Set down every entry again exactly as it stands below.

• Supplied data
___

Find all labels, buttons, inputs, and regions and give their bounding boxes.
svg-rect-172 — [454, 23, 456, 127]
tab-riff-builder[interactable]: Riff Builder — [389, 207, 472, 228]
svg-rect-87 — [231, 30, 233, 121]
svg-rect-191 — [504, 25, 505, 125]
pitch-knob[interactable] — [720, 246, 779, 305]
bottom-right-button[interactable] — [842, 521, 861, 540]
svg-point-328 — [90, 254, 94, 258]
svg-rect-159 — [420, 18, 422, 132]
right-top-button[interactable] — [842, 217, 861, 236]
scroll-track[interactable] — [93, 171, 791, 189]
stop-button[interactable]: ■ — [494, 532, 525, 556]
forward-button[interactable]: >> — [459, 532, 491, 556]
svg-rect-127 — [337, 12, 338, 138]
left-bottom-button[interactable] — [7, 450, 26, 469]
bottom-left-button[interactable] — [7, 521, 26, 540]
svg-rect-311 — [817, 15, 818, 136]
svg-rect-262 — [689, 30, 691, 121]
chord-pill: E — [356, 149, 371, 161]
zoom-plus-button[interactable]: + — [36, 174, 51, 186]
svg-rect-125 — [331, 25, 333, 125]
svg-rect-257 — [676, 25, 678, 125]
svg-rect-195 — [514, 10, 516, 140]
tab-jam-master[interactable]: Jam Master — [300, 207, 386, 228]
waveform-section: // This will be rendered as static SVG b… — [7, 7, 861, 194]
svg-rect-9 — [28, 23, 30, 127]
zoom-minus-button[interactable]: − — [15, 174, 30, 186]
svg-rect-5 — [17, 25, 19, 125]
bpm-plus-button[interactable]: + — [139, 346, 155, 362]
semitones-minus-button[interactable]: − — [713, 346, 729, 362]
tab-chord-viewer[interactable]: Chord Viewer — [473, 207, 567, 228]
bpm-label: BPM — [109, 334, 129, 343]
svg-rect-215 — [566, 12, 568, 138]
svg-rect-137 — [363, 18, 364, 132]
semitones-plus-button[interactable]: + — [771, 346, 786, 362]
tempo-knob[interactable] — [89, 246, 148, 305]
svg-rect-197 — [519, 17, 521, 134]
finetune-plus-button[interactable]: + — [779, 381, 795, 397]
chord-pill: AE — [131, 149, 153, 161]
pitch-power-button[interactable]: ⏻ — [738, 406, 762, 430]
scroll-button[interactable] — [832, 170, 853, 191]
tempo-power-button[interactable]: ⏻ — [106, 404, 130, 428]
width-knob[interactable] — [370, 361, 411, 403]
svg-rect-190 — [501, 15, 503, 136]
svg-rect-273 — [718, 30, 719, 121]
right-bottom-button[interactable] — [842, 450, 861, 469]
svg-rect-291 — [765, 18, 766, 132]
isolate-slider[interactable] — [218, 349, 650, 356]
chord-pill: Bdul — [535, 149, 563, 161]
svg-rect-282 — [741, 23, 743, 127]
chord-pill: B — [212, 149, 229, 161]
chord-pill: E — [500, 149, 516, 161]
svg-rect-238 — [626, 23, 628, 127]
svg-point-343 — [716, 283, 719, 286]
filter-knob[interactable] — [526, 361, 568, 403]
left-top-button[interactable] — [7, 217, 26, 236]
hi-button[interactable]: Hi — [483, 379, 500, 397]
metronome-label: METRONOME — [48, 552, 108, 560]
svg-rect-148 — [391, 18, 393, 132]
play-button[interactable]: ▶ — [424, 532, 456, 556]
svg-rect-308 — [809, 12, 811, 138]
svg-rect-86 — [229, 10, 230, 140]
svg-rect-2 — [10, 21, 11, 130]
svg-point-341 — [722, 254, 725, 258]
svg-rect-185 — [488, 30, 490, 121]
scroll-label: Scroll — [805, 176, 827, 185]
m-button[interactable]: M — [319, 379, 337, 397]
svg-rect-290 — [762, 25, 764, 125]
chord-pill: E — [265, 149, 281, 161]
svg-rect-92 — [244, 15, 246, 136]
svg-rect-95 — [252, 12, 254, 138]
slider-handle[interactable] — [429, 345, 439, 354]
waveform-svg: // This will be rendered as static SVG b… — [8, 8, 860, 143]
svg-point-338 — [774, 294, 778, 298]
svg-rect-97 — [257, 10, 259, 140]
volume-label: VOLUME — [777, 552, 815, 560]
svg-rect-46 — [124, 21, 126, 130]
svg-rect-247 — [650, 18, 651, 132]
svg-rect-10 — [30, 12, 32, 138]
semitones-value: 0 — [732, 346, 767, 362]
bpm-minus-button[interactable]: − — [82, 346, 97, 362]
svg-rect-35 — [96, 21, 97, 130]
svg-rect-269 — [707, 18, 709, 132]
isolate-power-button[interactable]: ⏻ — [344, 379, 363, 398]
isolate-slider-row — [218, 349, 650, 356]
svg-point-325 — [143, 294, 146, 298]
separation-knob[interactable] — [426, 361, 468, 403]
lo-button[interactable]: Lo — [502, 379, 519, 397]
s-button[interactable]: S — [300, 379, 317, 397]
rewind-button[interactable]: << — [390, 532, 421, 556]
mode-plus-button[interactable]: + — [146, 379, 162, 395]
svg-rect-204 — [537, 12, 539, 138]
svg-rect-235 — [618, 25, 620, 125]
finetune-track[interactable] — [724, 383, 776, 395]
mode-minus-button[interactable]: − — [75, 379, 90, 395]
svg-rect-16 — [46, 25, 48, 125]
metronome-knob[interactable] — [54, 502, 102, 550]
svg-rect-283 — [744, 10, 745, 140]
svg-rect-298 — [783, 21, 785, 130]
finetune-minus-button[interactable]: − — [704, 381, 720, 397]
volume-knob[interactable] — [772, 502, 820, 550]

___

• Your solution
Find all labels, buttons, inputs, and regions and give their bounding boxes.
svg-rect-172 — [454, 23, 456, 127]
tab-riff-builder[interactable]: Riff Builder — [389, 207, 472, 228]
svg-rect-87 — [231, 30, 233, 121]
svg-rect-191 — [504, 25, 505, 125]
pitch-knob[interactable] — [720, 246, 779, 305]
bottom-right-button[interactable] — [842, 521, 861, 540]
svg-point-328 — [90, 254, 94, 258]
svg-rect-159 — [420, 18, 422, 132]
right-top-button[interactable] — [842, 217, 861, 236]
scroll-track[interactable] — [93, 171, 791, 189]
stop-button[interactable]: ■ — [494, 532, 525, 556]
forward-button[interactable]: >> — [459, 532, 491, 556]
svg-rect-127 — [337, 12, 338, 138]
left-bottom-button[interactable] — [7, 450, 26, 469]
bottom-left-button[interactable] — [7, 521, 26, 540]
svg-rect-311 — [817, 15, 818, 136]
svg-rect-262 — [689, 30, 691, 121]
chord-pill: E — [356, 149, 371, 161]
zoom-plus-button[interactable]: + — [36, 174, 51, 186]
svg-rect-125 — [331, 25, 333, 125]
svg-rect-257 — [676, 25, 678, 125]
svg-rect-195 — [514, 10, 516, 140]
tab-jam-master[interactable]: Jam Master — [300, 207, 386, 228]
waveform-section: // This will be rendered as static SVG b… — [7, 7, 861, 194]
svg-rect-9 — [28, 23, 30, 127]
zoom-minus-button[interactable]: − — [15, 174, 30, 186]
svg-rect-5 — [17, 25, 19, 125]
bpm-plus-button[interactable]: + — [139, 346, 155, 362]
semitones-minus-button[interactable]: − — [713, 346, 729, 362]
tab-chord-viewer[interactable]: Chord Viewer — [473, 207, 567, 228]
bpm-label: BPM — [109, 334, 129, 343]
svg-rect-215 — [566, 12, 568, 138]
svg-rect-137 — [363, 18, 364, 132]
semitones-plus-button[interactable]: + — [771, 346, 786, 362]
tempo-knob[interactable] — [89, 246, 148, 305]
svg-rect-197 — [519, 17, 521, 134]
finetune-plus-button[interactable]: + — [779, 381, 795, 397]
chord-pill: AE — [131, 149, 153, 161]
pitch-power-button[interactable]: ⏻ — [738, 406, 762, 430]
scroll-button[interactable] — [832, 170, 853, 191]
tempo-power-button[interactable]: ⏻ — [106, 404, 130, 428]
width-knob[interactable] — [370, 361, 411, 403]
svg-rect-190 — [501, 15, 503, 136]
svg-rect-273 — [718, 30, 719, 121]
right-bottom-button[interactable] — [842, 450, 861, 469]
svg-rect-291 — [765, 18, 766, 132]
isolate-slider[interactable] — [218, 349, 650, 356]
chord-pill: Bdul — [535, 149, 563, 161]
svg-rect-282 — [741, 23, 743, 127]
chord-pill: B — [212, 149, 229, 161]
chord-pill: E — [500, 149, 516, 161]
svg-rect-238 — [626, 23, 628, 127]
svg-point-343 — [716, 283, 719, 286]
filter-knob[interactable] — [526, 361, 568, 403]
left-top-button[interactable] — [7, 217, 26, 236]
hi-button[interactable]: Hi — [483, 379, 500, 397]
metronome-label: METRONOME — [48, 552, 108, 560]
svg-rect-148 — [391, 18, 393, 132]
play-button[interactable]: ▶ — [424, 532, 456, 556]
svg-rect-308 — [809, 12, 811, 138]
svg-rect-86 — [229, 10, 230, 140]
svg-rect-2 — [10, 21, 11, 130]
svg-point-341 — [722, 254, 725, 258]
svg-rect-185 — [488, 30, 490, 121]
scroll-label: Scroll — [805, 176, 827, 185]
m-button[interactable]: M — [319, 379, 337, 397]
svg-rect-290 — [762, 25, 764, 125]
chord-pill: E — [265, 149, 281, 161]
svg-rect-92 — [244, 15, 246, 136]
svg-rect-95 — [252, 12, 254, 138]
slider-handle[interactable] — [429, 345, 439, 354]
waveform-svg: // This will be rendered as static SVG b… — [8, 8, 860, 143]
svg-point-338 — [774, 294, 778, 298]
svg-rect-97 — [257, 10, 259, 140]
volume-label: VOLUME — [777, 552, 815, 560]
svg-rect-46 — [124, 21, 126, 130]
svg-rect-247 — [650, 18, 651, 132]
svg-rect-10 — [30, 12, 32, 138]
semitones-value: 0 — [732, 346, 767, 362]
bpm-minus-button[interactable]: − — [82, 346, 97, 362]
svg-rect-35 — [96, 21, 97, 130]
svg-rect-269 — [707, 18, 709, 132]
isolate-power-button[interactable]: ⏻ — [344, 379, 363, 398]
isolate-slider-row — [218, 349, 650, 356]
svg-point-325 — [143, 294, 146, 298]
separation-knob[interactable] — [426, 361, 468, 403]
lo-button[interactable]: Lo — [502, 379, 519, 397]
s-button[interactable]: S — [300, 379, 317, 397]
rewind-button[interactable]: << — [390, 532, 421, 556]
mode-plus-button[interactable]: + — [146, 379, 162, 395]
svg-rect-204 — [537, 12, 539, 138]
svg-rect-235 — [618, 25, 620, 125]
finetune-track[interactable] — [724, 383, 776, 395]
mode-minus-button[interactable]: − — [75, 379, 90, 395]
svg-rect-16 — [46, 25, 48, 125]
metronome-knob[interactable] — [54, 502, 102, 550]
svg-rect-283 — [744, 10, 745, 140]
svg-rect-298 — [783, 21, 785, 130]
finetune-minus-button[interactable]: − — [704, 381, 720, 397]
volume-knob[interactable] — [772, 502, 820, 550]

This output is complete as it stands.